There is thus no such thing as total liberty, except living alone in a “state of nature,” which was the historical and theoretical construct seventeenth century philosophers used as a contrast for what liberty was really like in society. One might not care at all about the seventeenth century but in fact our American founders were heavily steeped in the ideas from that century and many of the key ideas that shaped their notions of liberty came from their reading in seventeenth century sources. Thomas Jefferson, for example, was twice as close in time to the writings of John Locke as we are to Jefferson. Locke puts his understanding of liberty this way in his Second Treatise On Government: “Freedom then is not what Sir Robert Filmer [an advocate of monarchy and natural inequality] tells us….A Liberty for everyone to do what he lists, to live as he pleases, and not to be tyed by any lawsFreedom of Men under Government, is, to have a standing Rule to live by, common to every one of that Society, and made by the Legislative Power erected in it; A Liberty to follow my own Will in all things, where the Rule prescribes not; and not to be subject to the inconstant, uncertain, unknown, Arbitrary Will of another Man.” (II § 22).

Locke is often interpreted as understanding liberty principally as a protection of individual rights. But on closer reading, Locke, and other theorists of liberty, realized that at the heart of liberty in society is paradoxically a key sacrifice and renunciation of rights, since one must give up the freedoms of living alone in nature to takes on and benefit from the nature of social life. To put it another way, life together in society invariably requires a series of restrictions and compromises to make liberty in society possible. These renunciations signal that we have begun to transcend our natural “animal” or “nonsocial” state in which violence reigns and become transformed into moral beings that we are intended by God or nature to be. On this view, restrictions of one’s desires and freedom are thus key to becoming fully human.

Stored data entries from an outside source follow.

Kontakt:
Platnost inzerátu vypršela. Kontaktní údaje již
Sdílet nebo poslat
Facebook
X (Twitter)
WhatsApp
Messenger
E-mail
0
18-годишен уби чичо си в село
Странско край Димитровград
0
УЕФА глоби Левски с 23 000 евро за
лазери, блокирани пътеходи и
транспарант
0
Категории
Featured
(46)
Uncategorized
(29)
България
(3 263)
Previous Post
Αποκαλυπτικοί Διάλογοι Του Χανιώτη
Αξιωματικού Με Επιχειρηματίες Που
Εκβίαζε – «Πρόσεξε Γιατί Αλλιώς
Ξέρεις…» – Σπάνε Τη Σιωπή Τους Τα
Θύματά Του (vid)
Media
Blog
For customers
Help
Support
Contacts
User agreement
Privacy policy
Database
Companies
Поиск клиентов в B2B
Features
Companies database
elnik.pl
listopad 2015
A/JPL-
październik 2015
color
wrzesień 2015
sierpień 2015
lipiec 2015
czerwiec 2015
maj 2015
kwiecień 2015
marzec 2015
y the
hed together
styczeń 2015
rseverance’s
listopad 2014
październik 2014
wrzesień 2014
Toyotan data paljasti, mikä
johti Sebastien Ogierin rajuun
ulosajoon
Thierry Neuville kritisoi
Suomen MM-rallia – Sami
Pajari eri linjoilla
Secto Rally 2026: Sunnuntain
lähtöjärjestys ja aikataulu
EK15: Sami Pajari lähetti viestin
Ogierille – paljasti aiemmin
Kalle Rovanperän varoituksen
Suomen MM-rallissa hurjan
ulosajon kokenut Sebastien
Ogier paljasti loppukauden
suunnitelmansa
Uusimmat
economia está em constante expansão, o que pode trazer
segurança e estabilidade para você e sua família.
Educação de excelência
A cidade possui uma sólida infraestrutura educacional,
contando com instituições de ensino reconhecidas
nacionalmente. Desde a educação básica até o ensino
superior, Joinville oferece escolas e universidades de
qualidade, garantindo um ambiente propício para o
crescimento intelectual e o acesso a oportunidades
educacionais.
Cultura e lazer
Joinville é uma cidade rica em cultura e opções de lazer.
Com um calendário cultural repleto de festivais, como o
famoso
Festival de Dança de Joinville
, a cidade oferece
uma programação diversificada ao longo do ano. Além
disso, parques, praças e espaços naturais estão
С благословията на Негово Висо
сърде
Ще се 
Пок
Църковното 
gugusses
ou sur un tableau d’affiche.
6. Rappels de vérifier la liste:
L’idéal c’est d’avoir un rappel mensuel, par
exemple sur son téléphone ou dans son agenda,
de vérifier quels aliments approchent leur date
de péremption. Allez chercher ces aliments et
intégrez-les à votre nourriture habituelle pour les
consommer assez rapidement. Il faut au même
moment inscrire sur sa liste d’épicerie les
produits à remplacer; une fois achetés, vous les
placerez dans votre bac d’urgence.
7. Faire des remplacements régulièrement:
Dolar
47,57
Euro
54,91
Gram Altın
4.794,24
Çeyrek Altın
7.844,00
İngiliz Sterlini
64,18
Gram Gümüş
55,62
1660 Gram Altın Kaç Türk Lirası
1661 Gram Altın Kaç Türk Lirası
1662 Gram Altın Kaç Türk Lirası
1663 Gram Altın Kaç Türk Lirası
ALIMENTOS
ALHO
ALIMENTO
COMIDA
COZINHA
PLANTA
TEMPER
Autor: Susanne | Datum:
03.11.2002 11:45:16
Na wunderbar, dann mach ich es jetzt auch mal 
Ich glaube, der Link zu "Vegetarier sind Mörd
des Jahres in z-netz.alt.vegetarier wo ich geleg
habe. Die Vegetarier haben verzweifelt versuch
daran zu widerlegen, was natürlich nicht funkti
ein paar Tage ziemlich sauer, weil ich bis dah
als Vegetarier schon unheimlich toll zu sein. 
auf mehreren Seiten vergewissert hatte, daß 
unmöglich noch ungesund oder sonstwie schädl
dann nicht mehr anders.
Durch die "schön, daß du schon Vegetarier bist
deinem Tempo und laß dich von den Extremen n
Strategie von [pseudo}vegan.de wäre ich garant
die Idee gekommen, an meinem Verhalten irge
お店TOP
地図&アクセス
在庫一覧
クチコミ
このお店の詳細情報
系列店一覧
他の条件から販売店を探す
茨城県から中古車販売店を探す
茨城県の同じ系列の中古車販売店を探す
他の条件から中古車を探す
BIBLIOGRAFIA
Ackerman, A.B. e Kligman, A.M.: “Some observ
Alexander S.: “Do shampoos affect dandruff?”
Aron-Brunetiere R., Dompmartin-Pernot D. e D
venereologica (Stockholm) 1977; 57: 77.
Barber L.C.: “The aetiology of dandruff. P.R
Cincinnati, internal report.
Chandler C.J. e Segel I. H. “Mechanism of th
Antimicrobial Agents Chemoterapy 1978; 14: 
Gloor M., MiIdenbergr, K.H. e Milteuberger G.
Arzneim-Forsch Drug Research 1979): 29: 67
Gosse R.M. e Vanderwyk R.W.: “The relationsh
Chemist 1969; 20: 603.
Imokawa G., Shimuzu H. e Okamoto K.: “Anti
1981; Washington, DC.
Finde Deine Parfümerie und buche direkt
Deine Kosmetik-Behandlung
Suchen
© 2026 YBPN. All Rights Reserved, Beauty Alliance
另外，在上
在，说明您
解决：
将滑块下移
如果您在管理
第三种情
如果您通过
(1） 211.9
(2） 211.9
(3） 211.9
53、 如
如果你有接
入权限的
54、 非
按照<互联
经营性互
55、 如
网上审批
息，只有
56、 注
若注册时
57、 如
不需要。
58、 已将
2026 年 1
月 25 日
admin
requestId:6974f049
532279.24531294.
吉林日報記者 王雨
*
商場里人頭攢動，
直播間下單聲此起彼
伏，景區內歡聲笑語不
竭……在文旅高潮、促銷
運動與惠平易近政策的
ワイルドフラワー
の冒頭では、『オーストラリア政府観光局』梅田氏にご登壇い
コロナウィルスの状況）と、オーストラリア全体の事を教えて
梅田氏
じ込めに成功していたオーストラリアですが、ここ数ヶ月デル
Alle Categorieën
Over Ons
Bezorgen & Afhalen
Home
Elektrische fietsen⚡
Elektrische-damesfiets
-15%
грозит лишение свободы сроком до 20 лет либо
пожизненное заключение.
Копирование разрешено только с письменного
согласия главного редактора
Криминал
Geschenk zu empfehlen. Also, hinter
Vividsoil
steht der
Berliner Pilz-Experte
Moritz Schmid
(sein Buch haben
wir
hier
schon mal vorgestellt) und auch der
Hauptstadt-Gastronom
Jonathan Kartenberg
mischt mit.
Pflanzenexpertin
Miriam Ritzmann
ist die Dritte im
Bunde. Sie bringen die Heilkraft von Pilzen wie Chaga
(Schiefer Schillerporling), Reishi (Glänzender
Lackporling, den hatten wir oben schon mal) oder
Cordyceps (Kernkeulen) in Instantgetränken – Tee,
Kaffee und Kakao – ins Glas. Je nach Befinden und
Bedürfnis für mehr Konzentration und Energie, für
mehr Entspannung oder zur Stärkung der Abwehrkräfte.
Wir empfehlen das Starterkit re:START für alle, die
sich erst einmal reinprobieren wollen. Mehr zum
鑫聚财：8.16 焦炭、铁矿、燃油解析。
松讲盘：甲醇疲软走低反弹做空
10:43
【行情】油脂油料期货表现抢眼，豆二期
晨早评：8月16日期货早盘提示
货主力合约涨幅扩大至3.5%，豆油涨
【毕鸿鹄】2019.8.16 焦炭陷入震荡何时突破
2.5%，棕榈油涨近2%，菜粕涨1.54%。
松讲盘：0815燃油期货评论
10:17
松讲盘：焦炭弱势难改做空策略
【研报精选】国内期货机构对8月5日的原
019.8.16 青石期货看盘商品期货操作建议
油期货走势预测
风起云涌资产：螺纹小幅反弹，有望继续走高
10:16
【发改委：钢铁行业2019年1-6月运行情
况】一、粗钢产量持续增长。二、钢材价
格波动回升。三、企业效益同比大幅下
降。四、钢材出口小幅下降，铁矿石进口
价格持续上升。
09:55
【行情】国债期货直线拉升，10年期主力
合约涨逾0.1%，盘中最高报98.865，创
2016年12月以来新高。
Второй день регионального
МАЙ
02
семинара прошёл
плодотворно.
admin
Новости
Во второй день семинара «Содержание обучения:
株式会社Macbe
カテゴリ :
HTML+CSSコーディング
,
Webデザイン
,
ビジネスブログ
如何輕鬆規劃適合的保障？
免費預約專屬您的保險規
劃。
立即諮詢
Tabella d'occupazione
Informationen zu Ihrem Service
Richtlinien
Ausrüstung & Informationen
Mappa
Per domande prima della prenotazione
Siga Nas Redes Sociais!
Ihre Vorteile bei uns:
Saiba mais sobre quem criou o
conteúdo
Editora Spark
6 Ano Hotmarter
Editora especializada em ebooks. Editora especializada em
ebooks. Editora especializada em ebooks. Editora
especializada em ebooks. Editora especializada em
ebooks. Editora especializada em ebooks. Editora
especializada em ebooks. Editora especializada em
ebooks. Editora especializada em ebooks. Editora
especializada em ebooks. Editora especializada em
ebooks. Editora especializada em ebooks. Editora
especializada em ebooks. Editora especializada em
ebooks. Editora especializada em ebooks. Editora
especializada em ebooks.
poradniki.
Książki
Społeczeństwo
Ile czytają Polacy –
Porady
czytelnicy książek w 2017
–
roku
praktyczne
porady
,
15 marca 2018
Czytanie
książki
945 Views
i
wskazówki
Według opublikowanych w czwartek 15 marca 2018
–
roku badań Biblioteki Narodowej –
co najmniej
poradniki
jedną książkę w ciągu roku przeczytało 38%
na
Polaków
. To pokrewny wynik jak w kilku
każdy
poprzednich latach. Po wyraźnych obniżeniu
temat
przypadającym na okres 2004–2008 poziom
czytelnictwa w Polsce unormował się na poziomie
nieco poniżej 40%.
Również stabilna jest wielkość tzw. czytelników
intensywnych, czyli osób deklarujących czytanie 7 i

This is only one of the reconceptualizations of liberty that is both possible and indeed needed, as we jettison the political right’s narrow view that liberty is nothing more than a protection of my rights and my property. Liberty is much more nuanced and powerful an idea. The right’s view of liberty pits our commitment to freedom against our equally deep commitments to equality, the protection of Creation and nature, that is shared and belongs to us collectively, and a sense of obligation, compassion, justice, and care for those who are less fortunate, through no fault of their own. Reconfigured, liberty emerges as a concept that includes duties and responsibilities which devolve upon us as human beings who stand on the shoulders of those who came before us, to whom we owe a debt, and to those who come after us, whose inheritance we hold in trust. When liberty begins to be reframed in this way, we no longer see liberty as antithetical to our other deeply held values of care, justice and equality. And instead of positioning government as solely responsible for protecting our property, we understand government to be the mechanisms by which we collectively try to execute our social, communal and even human responsibilities. In this way, liberty becomes the concept by which we understand our reasons for paying taxes, for capping carbon and the use of fossil fuels, for helping the indigent and elderly, and for correcting the wrongs of the past, that were created through the violence of our species, whether or not we were the perpetrators ourselves. It is such a concept of liberty that potentially lifts us out of our sheer violent natures, that helps us aspire to be moral selves, and that gives us a vision that is more than simply protecting myself and my property.